# Machine Learning Basics
In this module, you'll be implementing a simple Linear Regressor and Logistic Regressor. You will be using the Salary Data for the tasks in this module. <br> <br>
**Pipeline:**
* Acquiring the data - done
* Handling files and formats - done
* Data Analysis - done
* Prediction
* Analysing results

## Imports
You may require NumPy, pandas, matplotlib and scikit-learn for this module. Do not, however, use the inbuilt Linear and Logistic Regressors from scikit-learn.

In [None]:
import numpy as np
import pandas as pd
import matplotlib.pyplot as plt
from sklearn.model_selection import train_test_split

## Dataset
You can load the dataset and perform any dataset related operations here. Split the data into training and testing sets. Do this separately for the regression and classification problems.

In [None]:
data = pd.read_csv('/home/cupgreek/Documents/ML_Assignments/Data/SalaryData.csv')

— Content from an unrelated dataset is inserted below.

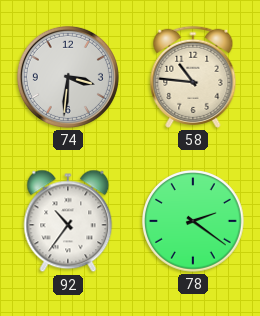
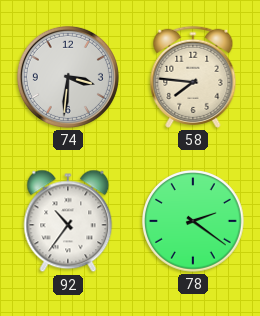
58: 10:46 -> 7:46
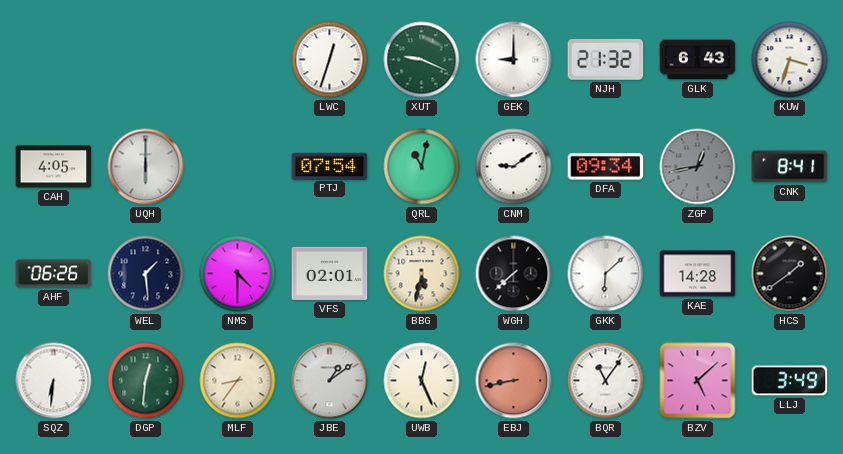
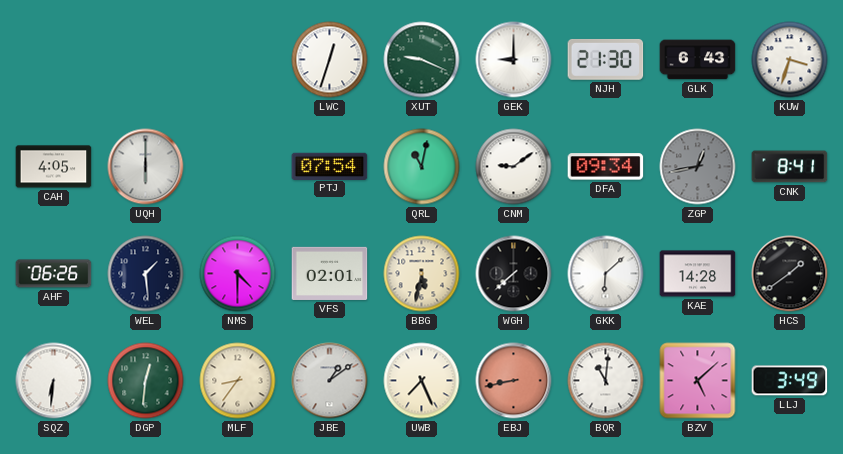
NJH: 21:32 -> 21:30
UWB: 12:26 -> 7:26
BQR: 11:06 -> 11:01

## Task 1a - Linear Regressor
Code your own Linear Regressor here, and fit it to your training data. You will be predicting salary based on years of experience.

In [None]:
def calc_coef(x, y): 
    size = np.size(x)  
    mean_x, mean_y = np.mean(x), np.mean(y) 
    SS_xy = np.sum(y*x) - size*mean_y*mean_x 
    SS_xx = np.sum(x*x) - size*mean_x*mean_x  
    b1 = SS_xy / SS_xx 
    b0 = mean_y - b1*mean_x 
    return(b0, b1) 
  
def predict(x, y, b): 
    plt.scatter(x, y) 
    y_pred = b[0] + b[1]*x 
    plt.plot(x, y_pred, color = "g") 
    plt.xlabel('Years Of Experience') 
    plt.ylabel('Salary')  
    plt.show()
    
x = np.array(data.iloc[:,0:1]) 
y = np.array(data.iloc[:,1:])

x_train,x_test = train_test_split(x, test_size = 0.3,random_state = 2)
y_train,y_test = train_test_split(y, test_size = 0.3, random_state = 2)

b = calc_coef(x_train, y_train)
predict(x_test, y_test, b) 

## Task 1b - Logistic Regression
Code your own Logistic Regressor here, and fit it to your training data. You will first have to create a column, 'Salary<60000', which contains '1' if salary is less than 60000 and '0' otherwise. This is your target variable, which you will aim to predict based on years of experience.

In [None]:
lst = []
for i in data['Salary']:
    if i > 60000:
        lst.append(1)
    else:
        lst.append(0)
        
y = np.array(lst)
x = np.array(data.iloc[:,0:1]) 

In [None]:
import numpy as np
import matplotlib.pyplot as plt
import random

x_train,x_test = train_test_split(x, test_size = 0.3,random_state = 2)
y_train,y_test = train_test_split(y, test_size = 0.3,random_state = 2)

one1 = np.ones((1,15))
one2 = np.ones((1,15))

x_train = np.append(one1,x_train)
x_test = np.append(one2,x_test)

x_train = x_train.reshape((2,-1))
x_test = x_test.reshape((2,-1))

In [None]:
beta = np.array([0,random.randint(1,101)/100])
for i in range(10000):
    beta = beta.reshape((2,-1))
    sig = 1.0/(1 + np.exp(-np.dot(beta.T, x_train)))
    if np.dot((y_train-sig),(x_train.T)).all() <= 0:
        break
    else:
        beta = beta + 0.5*np.dot((y_train-sig),(x_train.T)).T
        
y_pred = np.dot(beta.T,x_test)

In [None]:
lst = []
for i in y_pred:
    for j in i:
        if j>0:
            lst.append(1)
        else:
            lst.append(0)
lst = np.array(lst)
plt.scatter(x_test[1],y_test)

In [None]:
plt.scatter(x_test[1],lst)

## Task 2 - Results
Analyse the quality of the ML models you built using metrics such as R2, MAE and RMSE for the Linear Regressor, and Accuracy for the Logistic Regressor. Evaluate their performance on the testing set.